Man and the Natural World Quotes in Do Androids Dream of Electric Sheep?

How we cite our quotes: (Chapter.Paragraph)

Quote #4

[H]e remembered how in his childhood it had been discovered that species upon species had become extinct and how the 'papes had reported it each day—foxes one morning, badgers the next, until people had stopped reading the perpetual animal obits. (4.49)

The Sixties saw the beginning of a new form of environmentalism. It was called New Environmentalism because historians are really, really bad at naming things. Do Androids Dream? takes the environmental concerns of the era and creates a world where they actually happen. And it's bleak, bleak stuff.

Quote #5

"We know this to be a primary autonomic response, the so-called 'shame' or 'blushing' reaction to a morally shocking stimulus.
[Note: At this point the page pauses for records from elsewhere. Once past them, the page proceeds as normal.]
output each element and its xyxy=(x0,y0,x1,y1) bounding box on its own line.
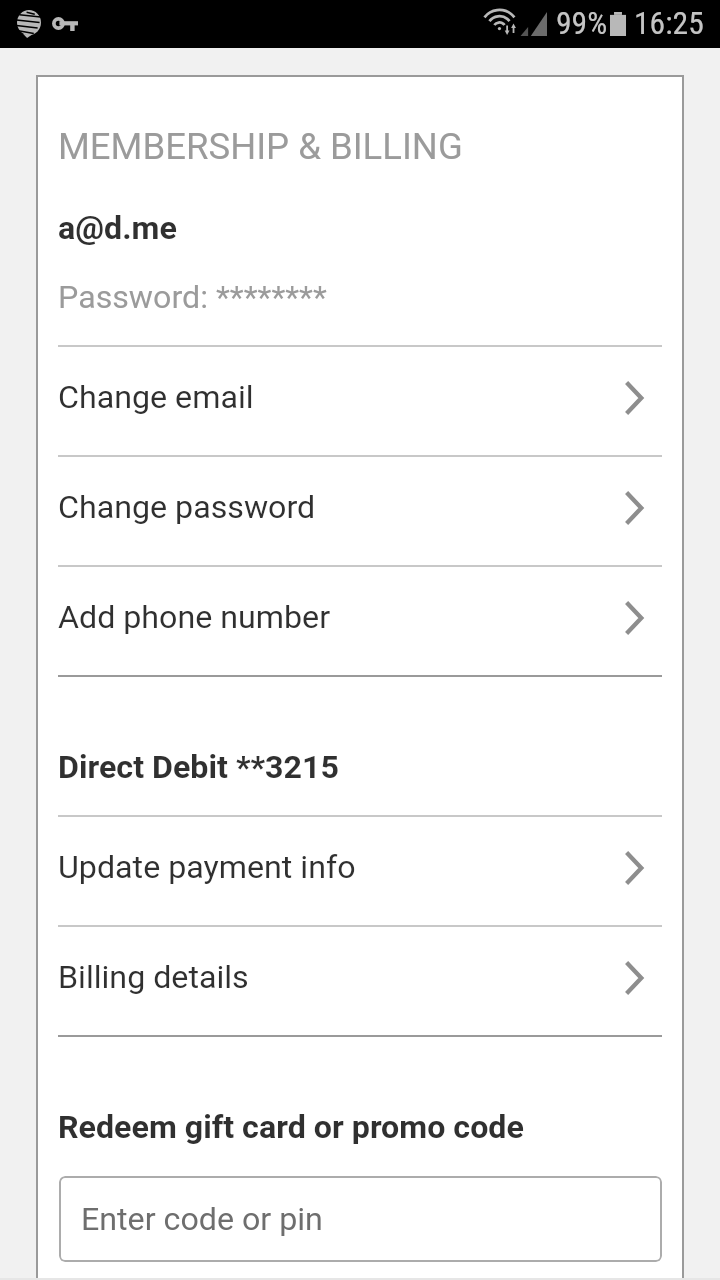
staticText: 99% xyxy=(556,5,608,42)
other: VPN active xyxy=(52,17,78,31)
staticText: MEMBERSHIP & BILLING xyxy=(58,125,463,168)
staticText: Password: ******** xyxy=(58,278,327,316)
staticText: Update payment info xyxy=(58,848,356,886)
button[interactable]: Add phone number xyxy=(38,566,682,675)
other: Billing details xyxy=(623,959,645,997)
staticText: Redeem gift card or promo code xyxy=(58,1108,524,1146)
staticText: Direct Debit **3215 xyxy=(58,748,339,786)
other: Change email xyxy=(623,379,645,417)
other: Wi-Fi xyxy=(486,11,518,36)
staticText: Billing details xyxy=(58,958,249,996)
staticText: Change email xyxy=(58,378,254,416)
staticText: 16:25 xyxy=(634,5,704,42)
other: Change password xyxy=(623,489,645,527)
other: Notification xyxy=(17,10,41,38)
button[interactable]: Change password xyxy=(38,456,682,565)
other: Update payment info xyxy=(623,849,645,887)
button[interactable]: Billing details xyxy=(38,926,682,1035)
staticText: Add phone number xyxy=(58,598,331,636)
staticText: Enter code or pin xyxy=(81,1200,323,1238)
button[interactable]: Change email xyxy=(38,346,682,455)
other: Mobile signal xyxy=(520,12,547,36)
other: Add phone number xyxy=(623,599,645,637)
other: Battery 99 percent xyxy=(609,12,627,36)
button[interactable]: Enter code or pin xyxy=(59,1176,662,1262)
staticText: Change password xyxy=(58,488,316,526)
button[interactable]: Update payment info xyxy=(38,816,682,925)
staticText: a@d.me xyxy=(58,209,177,247)
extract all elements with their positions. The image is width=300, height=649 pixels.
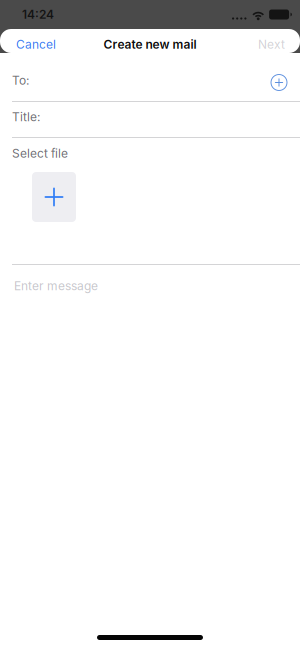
staticText: To: (12, 73, 29, 88)
staticText: Title: (12, 110, 40, 124)
staticText: Select file (12, 146, 68, 161)
button[interactable]: Add recipient (268, 68, 290, 92)
staticText: Enter message (14, 279, 98, 293)
button[interactable]: Add file (32, 172, 76, 222)
staticText: Create new mail (104, 37, 196, 52)
button[interactable]: Next (248, 30, 300, 59)
staticText: 14:24 (22, 7, 54, 22)
staticText: Cancel (16, 37, 56, 52)
button[interactable]: Cancel (0, 30, 66, 59)
staticText: Next (258, 37, 285, 52)
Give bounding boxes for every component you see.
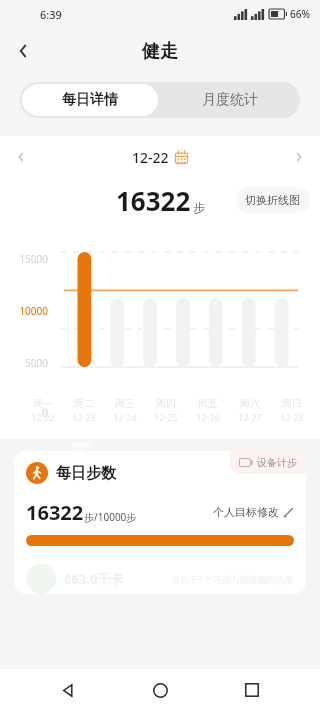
- staticText: 周日: [282, 397, 302, 410]
- button[interactable]: 设备计步: [230, 451, 306, 474]
- staticText: 12-22: [31, 411, 55, 423]
- staticText: 10000: [4, 304, 48, 318]
- staticText: 16322: [116, 183, 191, 218]
- staticText: 12-28: [280, 411, 304, 423]
- staticText: 66%: [290, 7, 310, 21]
- staticText: 步: [193, 200, 205, 215]
- staticText: 相当于2个巧克力甜甜圈的热量: [171, 573, 294, 585]
- button[interactable]: 月度统计: [160, 82, 300, 118]
- staticText: 月度统计: [202, 91, 258, 109]
- staticText: 周二: [74, 397, 94, 410]
- staticText: 健走: [142, 40, 178, 63]
- staticText: 5000: [4, 356, 48, 370]
- button[interactable]: Next day: [278, 136, 320, 178]
- button[interactable]: Back: [44, 669, 92, 711]
- button[interactable]: 切换折线图: [235, 187, 310, 213]
- staticText: 0: [4, 406, 48, 420]
- staticText: 663.0千卡: [64, 570, 124, 588]
- staticText: 12-27: [238, 411, 262, 423]
- button[interactable]: 每日详情: [22, 84, 158, 116]
- staticText: 周五: [198, 397, 218, 410]
- staticText: 周六: [240, 397, 260, 410]
- button[interactable]: 12-22: [132, 148, 188, 167]
- staticText: 周四: [156, 397, 176, 410]
- staticText: 12-23: [72, 411, 96, 423]
- staticText: 6:39: [40, 7, 62, 22]
- staticText: 12-22: [132, 148, 169, 167]
- staticText: 步/10000步: [84, 510, 137, 524]
- button[interactable]: Recent apps: [228, 669, 276, 711]
- button[interactable]: 个人目标修改: [213, 505, 294, 519]
- button[interactable]: Previous day: [0, 136, 42, 178]
- staticText: 切换折线图: [245, 193, 300, 207]
- staticText: 15000: [4, 252, 48, 266]
- staticText: 每日详情: [62, 91, 118, 109]
- button[interactable]: 每日步数: [14, 451, 306, 594]
- staticText: 周一: [33, 397, 53, 410]
- button[interactable]: Back: [0, 28, 46, 74]
- staticText: 个人目标修改: [213, 505, 279, 519]
- staticText: 12-26: [196, 411, 220, 423]
- staticText: 设备计步: [257, 456, 297, 469]
- staticText: 每日步数: [56, 464, 116, 483]
- button[interactable]: Home: [136, 669, 184, 711]
- staticText: 12-25: [154, 411, 178, 423]
- staticText: 周三: [115, 397, 135, 410]
- staticText: 12-24: [113, 411, 137, 423]
- staticText: 16322: [26, 499, 84, 526]
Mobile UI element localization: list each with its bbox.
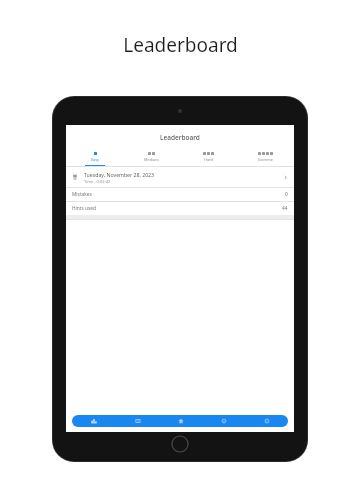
button[interactable]: Trophy — [66, 167, 294, 187]
button[interactable]: Leaderboard — [72, 415, 116, 427]
button[interactable]: Help — [202, 415, 245, 427]
button[interactable]: Mistakes — [66, 188, 294, 201]
other: Expand — [283, 175, 288, 180]
staticText: Tuesday, November 28, 2023 — [84, 171, 155, 178]
staticText: Leaderboard — [123, 32, 238, 58]
staticText: Easy — [91, 157, 99, 162]
button[interactable]: Extreme — [237, 148, 294, 166]
staticText: 0 — [285, 191, 288, 198]
button[interactable]: Games — [116, 415, 159, 427]
staticText: 44 — [282, 205, 288, 212]
button[interactable]: Home — [159, 415, 202, 427]
other: Trophy — [72, 174, 78, 180]
staticText: Hints used — [72, 205, 282, 212]
staticText: Extreme — [258, 157, 273, 162]
staticText: Leaderboard — [160, 133, 200, 142]
button[interactable]: Medium — [123, 148, 180, 166]
staticText: Medium — [144, 157, 159, 162]
button[interactable]: Easy — [66, 148, 123, 166]
button[interactable]: Settings — [245, 415, 288, 427]
staticText: Mistakes — [72, 191, 285, 198]
button[interactable]: Hard — [180, 148, 237, 166]
button[interactable]: Hints used — [66, 202, 294, 215]
staticText: Time - 0:02:42 — [84, 179, 111, 184]
staticText: Hard — [204, 157, 213, 162]
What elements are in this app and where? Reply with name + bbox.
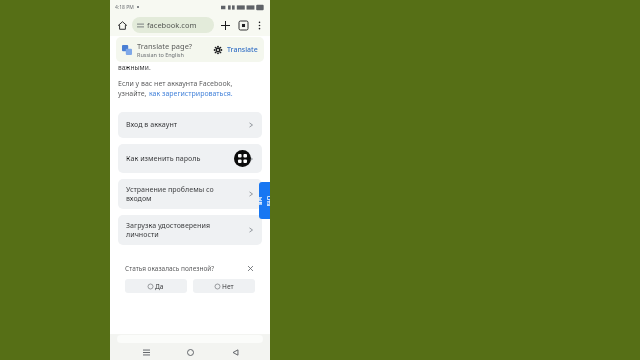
button[interactable]: Close xyxy=(246,264,255,273)
button[interactable]: More options xyxy=(252,18,266,32)
button[interactable]: New tab xyxy=(217,17,233,33)
staticText: Устранение проблемы со входом xyxy=(126,185,214,203)
button[interactable]: как зарегистрироваться. xyxy=(149,89,233,99)
staticText: Загрузка удостоверения личности xyxy=(126,221,210,239)
button[interactable]: Apps xyxy=(234,150,251,167)
button[interactable]: Отзыв xyxy=(259,182,270,219)
staticText: Да xyxy=(155,282,164,291)
staticText: 4:18 PM xyxy=(115,4,134,11)
staticText: Вход в аккаунт xyxy=(126,120,178,130)
button[interactable]: Home xyxy=(181,344,199,360)
button[interactable]: Translate xyxy=(227,45,258,55)
button[interactable]: Устранение проблемы со входом xyxy=(118,179,262,209)
staticText: Если у вас нет аккаунта Facebook, xyxy=(118,79,233,89)
button[interactable]: Нет xyxy=(193,279,255,293)
button[interactable]: Recents xyxy=(137,344,155,360)
button[interactable]: Да xyxy=(125,279,187,293)
button[interactable]: Translate page? xyxy=(116,37,264,62)
button[interactable]: Вход в аккаунт xyxy=(118,112,262,138)
staticText: узнайте, xyxy=(118,89,149,99)
staticText: Как изменить пароль xyxy=(126,154,201,164)
button[interactable]: facebook.com xyxy=(132,17,214,33)
button[interactable]: Translate settings xyxy=(212,44,224,56)
staticText: Russian to English xyxy=(137,51,184,58)
button[interactable]: Загрузка удостоверения личности xyxy=(118,215,262,245)
staticText: Статья оказалась полезной? xyxy=(125,264,215,273)
button[interactable]: Tabs xyxy=(235,17,251,33)
staticText: facebook.com xyxy=(147,20,197,30)
button[interactable]: Как изменить пароль xyxy=(118,144,262,173)
staticText: важными. xyxy=(118,63,151,72)
staticText: Отзыв xyxy=(259,196,270,206)
staticText: Translate page? xyxy=(137,41,193,51)
button[interactable]: Home xyxy=(114,17,130,33)
staticText: Нет xyxy=(222,282,234,291)
button[interactable]: Back xyxy=(226,344,244,360)
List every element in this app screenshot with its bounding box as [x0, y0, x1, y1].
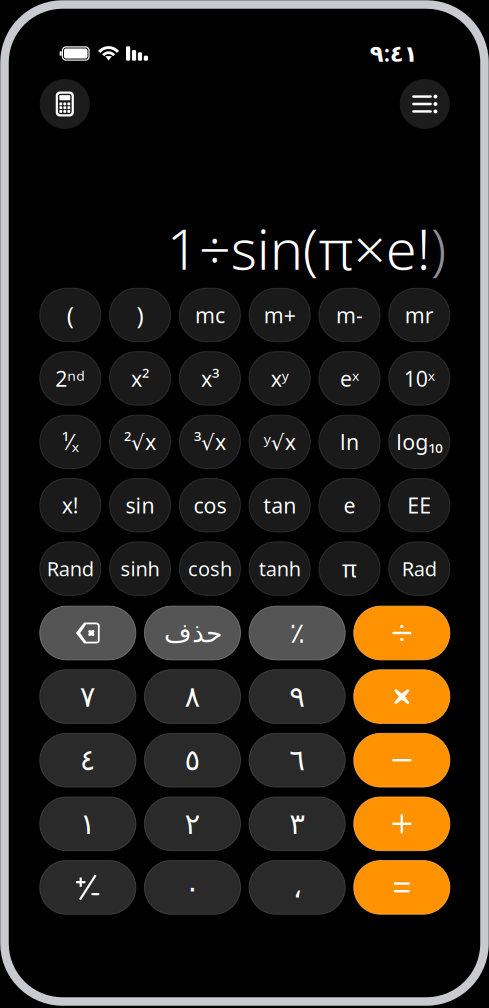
button[interactable]: e: [319, 478, 380, 532]
staticText: eˣ: [340, 364, 359, 392]
staticText: ٣: [289, 807, 305, 840]
staticText: ): [137, 299, 144, 331]
button[interactable]: Subtract: [354, 733, 450, 787]
button[interactable]: ٧: [40, 670, 136, 723]
staticText: 1÷sin(π×: [167, 211, 386, 285]
staticText: ،: [293, 871, 302, 904]
button[interactable]: ٪: [249, 606, 345, 660]
staticText: ʸ√x: [264, 428, 296, 456]
staticText: cos: [193, 491, 226, 519]
button[interactable]: ٦: [249, 733, 345, 787]
staticText: mc: [195, 301, 225, 329]
staticText: ٩:٤١: [370, 38, 418, 68]
button[interactable]: ١: [40, 797, 136, 851]
button[interactable]: 10ˣ: [389, 352, 450, 405]
staticText: ln: [340, 428, 359, 456]
button[interactable]: Calculator mode: [40, 79, 90, 129]
staticText: sinh: [121, 555, 160, 582]
staticText: 2ⁿᵈ: [55, 364, 85, 392]
button[interactable]: EE: [389, 478, 450, 532]
button[interactable]: eˣ: [319, 352, 380, 405]
button[interactable]: ٣: [249, 797, 345, 851]
button[interactable]: m+: [249, 288, 310, 342]
staticText: mr: [405, 301, 434, 329]
button[interactable]: Plus minus: [40, 861, 136, 914]
staticText: ٨: [184, 680, 200, 713]
button[interactable]: x³: [179, 352, 240, 405]
button[interactable]: ³√x: [179, 415, 240, 468]
button[interactable]: ): [110, 288, 171, 342]
staticText: ٩: [289, 680, 305, 713]
button[interactable]: ٥: [144, 733, 240, 787]
button[interactable]: π: [319, 542, 380, 595]
staticText: tanh: [259, 555, 301, 582]
button[interactable]: x!: [40, 478, 101, 532]
button[interactable]: Equals: [354, 861, 450, 914]
button[interactable]: sin: [110, 478, 171, 532]
button[interactable]: ٤: [40, 733, 136, 787]
staticText: ١: [80, 807, 96, 840]
button[interactable]: Delete: [40, 606, 136, 660]
staticText: Rand: [47, 555, 94, 582]
button[interactable]: sinh: [110, 542, 171, 595]
staticText: ٥: [184, 744, 200, 777]
staticText: ٠: [184, 871, 200, 904]
button[interactable]: ¹⁄ₓ: [40, 415, 101, 468]
staticText: e: [386, 211, 417, 285]
staticText: ٤: [80, 744, 96, 777]
staticText: حذف: [164, 618, 222, 648]
staticText: x²: [131, 364, 149, 392]
staticText: ²√x: [124, 428, 156, 456]
staticText: m+: [264, 301, 296, 329]
staticText: log₁₀: [396, 428, 442, 456]
button[interactable]: ʸ√x: [249, 415, 310, 468]
button[interactable]: log₁₀: [389, 415, 450, 468]
button[interactable]: حذف: [144, 606, 240, 660]
button[interactable]: ²√x: [110, 415, 171, 468]
button[interactable]: ،: [249, 861, 345, 914]
staticText: sin: [126, 491, 155, 519]
button[interactable]: x²: [110, 352, 171, 405]
button[interactable]: mc: [179, 288, 240, 342]
staticText: xʸ: [271, 364, 289, 392]
button[interactable]: tanh: [249, 542, 310, 595]
button[interactable]: Divide: [354, 606, 450, 660]
staticText: 10ˣ: [404, 364, 435, 392]
staticText: !: [417, 211, 431, 285]
button[interactable]: Add: [354, 797, 450, 851]
button[interactable]: cosh: [179, 542, 240, 595]
staticText: m-: [336, 301, 363, 329]
button[interactable]: Multiply: [354, 670, 450, 723]
staticText: ³√x: [194, 428, 226, 456]
button[interactable]: Rad: [389, 542, 450, 595]
button[interactable]: ٠: [144, 861, 240, 914]
staticText: ٢: [184, 807, 200, 840]
staticText: ): [431, 211, 447, 285]
button[interactable]: tan: [249, 478, 310, 532]
staticText: tan: [263, 491, 296, 519]
button[interactable]: cos: [179, 478, 240, 532]
staticText: x³: [201, 364, 219, 392]
staticText: π: [342, 554, 357, 584]
button[interactable]: xʸ: [249, 352, 310, 405]
staticText: (: [67, 299, 74, 331]
button[interactable]: 2ⁿᵈ: [40, 352, 101, 405]
staticText: x!: [62, 491, 79, 519]
button[interactable]: mr: [389, 288, 450, 342]
button[interactable]: ٩: [249, 670, 345, 723]
button[interactable]: ٨: [144, 670, 240, 723]
button[interactable]: History: [400, 79, 450, 129]
button[interactable]: (: [40, 288, 101, 342]
staticText: e: [344, 491, 356, 519]
staticText: Rad: [402, 555, 437, 582]
staticText: ٧: [80, 680, 96, 713]
staticText: ٪: [290, 617, 305, 649]
button[interactable]: Rand: [40, 542, 101, 595]
button[interactable]: ٢: [144, 797, 240, 851]
button[interactable]: m-: [319, 288, 380, 342]
staticText: cosh: [188, 555, 232, 582]
staticText: ¹⁄ₓ: [62, 428, 79, 456]
staticText: EE: [407, 491, 431, 519]
button[interactable]: ln: [319, 415, 380, 468]
staticText: ٦: [289, 744, 305, 777]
It can't be controlled voluntarily, as can skin conductivity, respiration, and cardiac rate." (4.75)

Here is another reminder that humans are not separate from the natural world: all those emotions and thoughts floating about in our heads, seemingly disconnected from the world outside our minds, have physical properties in the real world. (Does that mean we can imagine a chocolate cake into physical form?)

Quote #6

Deftly, [Isidore] ran his fingers along the pseudo bony spine. The cables should be about here. Damn expert workmanship; so absolutely perfect an imitation. (7.12)

When the novel was written, it was probably a crazy idea that you could create a cat that looked, walked, meowed, and all-around acted like a real cat. Today, we might not be at that level of sophisticated robo-tech, but we're getting pretty good and fixing up reality nonetheless.